次に、最近の島根県内における情勢と今後の課題について報告します。
同和団体への補助金を廃止・縮小へ
2002年初頭、特別措置法終了後の補助金のあり方について、当時の全解連大田支部(その後、大田地域人権運動に改組)は、補助金からの脱却を提案しました。この議論を受けて大田市は5年間で団体運営補助金を全廃することを決定。2006年度からは全廃となりました。島根県は行政改革の一環としても補助金の削減に手をつけざるをえず、法失効後の5年間で15~20%の削減を行いました。島根県も県内の大田市以外の自治体も補助金の削減をしつつありますが、「民間運動団体との連携は不可欠」として補助金の廃止の考えは今のところ示していません。松江市では2004年に同和団体への補助金の使途、会計処理をめぐって問題が発覚。松江地域人権運動(筆者が会長)との協議の中、松江市執行部は同和団体に対する初の会計検査を行いました。市は指導・監督が不十分だったことを認め、補助金の厳正な審査と補助額の減額(2005年度から)を実行しました。
島根県内の自治体は、補助金以外に「法令外負担金」として同和会県連に負担しています。隠れ補助金です。ところが、同和会県連の予算、決算にそれが計上されず、会費の費目の中に入れられていました。しまね人権連はこの問題と法令外負担のあり方をとりあげ、計上費目の点では改善させました。
「解同」路線に追随の島根県行政
2000年以降、県立高校において「差別」発言だとする問題が相つぎました。松江工業高校、浜田高校、三刀屋高校における生徒・学生による発言です。そして、島根県教育委員会や部落解放同盟(「解同」)との協議を経て、各高校のまとめ文書が作成されました。人権侵害の具体的事実はなにもありませんので、私は差別発言とは思いませんが、部落差別を温存助長するものだとして、県教委や高校側は差別発言と断定したのです。
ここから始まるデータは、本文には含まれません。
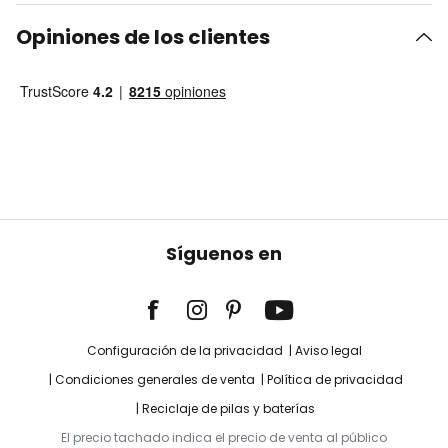
Opiniones de los clientes
Síguenos en
Configuración de la privacidad
Aviso legal
Condiciones generales de venta
Política de privacidad
Reciclaje de pilas y baterías
El precio tachado indica el precio de venta al público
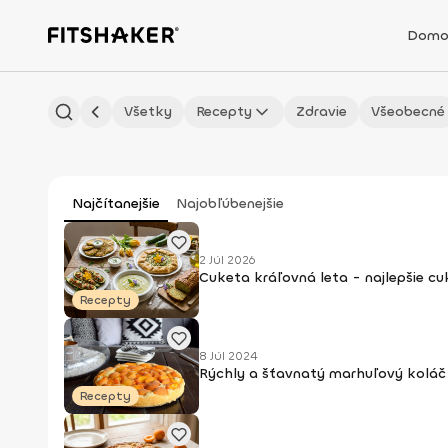
Domo
Všetky
Recepty
Zdravie
Všeobecné
Najčítanejšie
Najobľúbenejšie
2 Júl 2026
Cuketa kráľovná leta - najlepšie c
Recepty
8 Júl 2024
Rýchly a šťavnatý marhuľový koláč 
Recepty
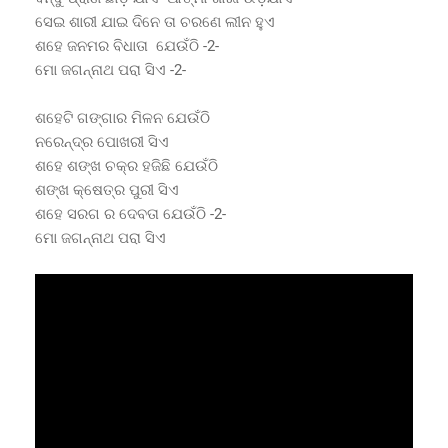
ସେଇ ଶାରୀ ଯାଇ ଦିନେ ତା ଚରଣେ ଲୀନ ହୁଏ
ଶହେ ଜନମର ବିଧାତା ଯେଉଁଠି -2-
ମୋ ଜଗନ୍ନାଥ ପରା ସିଏ -2-
ଶହେଟି ଗଙ୍ଗାର ମିଳନ ଯେଉଁଠି
ନରେନ୍ଦ୍ର ପୋଖରୀ ସିଏ
ଶହେ ଶଙ୍ଖ ଚକ୍ର ହଜିଛି ଯେଉଁଠି
ଶଙ୍ଖ କ୍ଷେତ୍ର ପୁରୀ ସିଏ
ଶହେ ସରଗ ର ଦେବତା ଯେଉଁଠି -2-
ମୋ ଜଗନ୍ନାଥ ପରା ସିଏ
差別事件の場合、かつては部落解放同盟の表立った「確認・糾弾会」が行われていましたが、全解連時代からの私たちの反論もあって、やり方は柔軟になったようです。名称も「運動団体との協議」に変更されていますが、基本的流れはかわりません。むしろ、県教委の指導資料が「確認・糾弾」にお墨付きを与え、レールを敷いたといえます。部落解放同盟の介入をごく自然に受け入れ、教育の中立性を自ら犯す行為は許せません。
まとめの文書で共通しているのは、①差別発言を招いた責任は本校にあり、差別の現実に学ぶという視点が欠落していた、②今後は教職員が同和地区に出かけ、差別の現実から深く学ぶ、③同和教育推進体制の確立、中学校との連携、進路の保障、同和教育をすべての教育活動の基底に据えた教育実践などです。それは、県教委の発行した同和教育指導資料第19集「同和教育をすすめるために」や第20集「差別事象から学ぶために」などの考えを踏襲しているからです。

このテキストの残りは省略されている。